Ayet
-
وَجَاوَزْنَا بِبَنٖٓي اِسْرَٓائٖلَ الْبَحْرَ فَاَتْبَعَهُمْ فِرْعَوْنُ وَجُنُودُهُ بَغْياً وَعَدْواًؕ حَتّٰٓى اِذَٓا اَدْرَكَهُ الْغَرَقُۙ قَالَ اٰمَنْتُ اَنَّهُ لَٓا اِلٰهَ اِلَّا الَّـذٖٓي اٰمَنَتْ بِهٖ بَنُٓوا اِسْرَٓائٖلَ وَاَنَا۬ مِنَ الْمُسْلِمٖينَ
﴿٩٠﴾
-
آٰلْـٰٔنَ وَقَدْ عَصَيْتَ قَبْلُ وَكُنْتَ مِنَ الْمُفْسِدٖينَ
﴿٩١﴾
-
فَالْيَوْمَ نُنَجّٖيكَ بِبَدَنِكَ لِتَكُونَ لِمَنْ خَلْفَكَ اٰيَةًؕ وَاِنَّ كَثٖيراً مِنَ النَّاسِ عَنْ اٰيَاتِنَا لَغَافِلُونَࣖ
﴿٩٢﴾
-
وَلَقَدْ بَوَّأْنَا بَنٖٓي اِسْرَٓائٖلَ مُبَوَّاَ صِدْقٍ وَرَزَقْنَاهُمْ مِنَ الطَّيِّبَاتِۚ فَمَا اخْتَلَفُوا حَتّٰى جَٓاءَهُمُ الْعِلْمُؕ اِنَّ رَبَّكَ يَقْضٖي بَيْنَهُمْ يَوْمَ الْقِيٰمَةِ فٖيمَا كَانُوا فٖيهِ يَخْتَلِفُونَ
﴿٩٣﴾
Meal (Kur'an Yolu)
Tefsir (Kur'an Yolu)
İsrâiloğulları’nın ilâhî bir emir uyarınca Mısır’dan ayrılmaları zamanı gelmiş ve bu amaçla yola çıkmışlardı. Zalimliğinden ve inadından ödün vermek istemeyen Firavun ve adamları da hışımla onların peşine düşmüşlerdi. İşte bu sırada bir mûcize gerçekleşti: Deniz yarıldı, İsrâiloğulları Allah’ın yardımıyla denizin öteki yakasına geçmeyi başardılar, Firavun ve taraftarları ise boğuldular (bk. Bakara 2/50; A‘râf 7/136; Enfâl 8/54).

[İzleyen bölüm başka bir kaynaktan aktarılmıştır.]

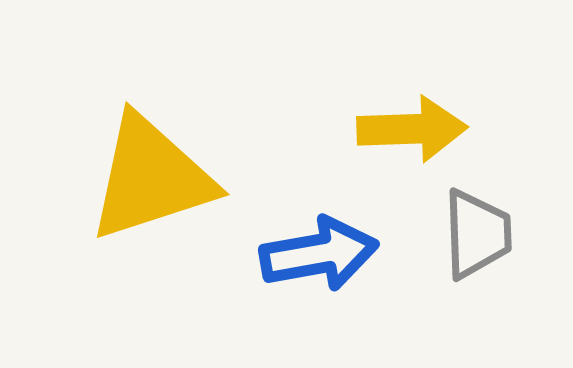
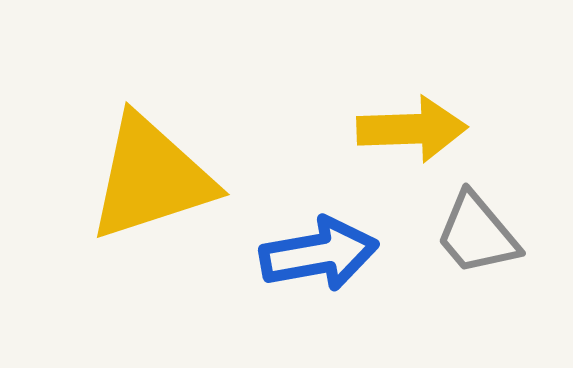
gray trapezoid: rotated 142 degrees clockwise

Boğulacağını anlayan Firavun’un o esnada iman sözcüklerini söylemiş olması, 91. âyetteki ifade ve diğer deliller ışığında geniş biçimde tartışılmış ve farklı kanaatler ileri sürülmüş olmakla birlikte, İslâm âlimlerinin çoğunluğu Firavun’un bu imanının geçerli olmadığı sonucuna ulaşmışlardır.
Mısır’da firavunların cesetleri mumyalanarak koruma altına alınıyordu. 92. âyetten Hz. Mûsâ’ya karşı direnen ve denizde boğulan bu Firavun’un cesedinin mumyalanmadığı halde korunmuş olduğu anlaşılmaktadır. Nitekim Cebelein mevkiinde, mumyalanmadığı halde hiç bozulmamış bir ceset bulunmuştur. British Museum’da muhafaza edilen bu cesedin en az 3000 yıllık olduğu tesbit edilmiştir (Firavun, Firavun’un boğulması, âyetteki “deniz” ile nerenin kastedildiği ve son andaki imanıyla ilgili görüşler hakkında bk. A‘râf 7/135-136; Ömer Faruk Harman, “Firavun”, DİA, XIII, 118-121).
93. âyette İsrâiloğulları’nın Firavun’un zulmünden kurtarıldıktan sonra seçkin, güzel ve emin bir yere yerleştirildikleri, nimetlerle donatıldıkları ve ancak ilim geldikten sonra ayrılığa düştükleri belirtilmektedir (bu yerin neresi olduğu hakkındaki görüşler için bk. A‘râf 7/137; “ilmin gelmesi” ve “ihtilâfa düşmeleri”nin anlamı hakkında bk. Âl-i İmrân 3/19).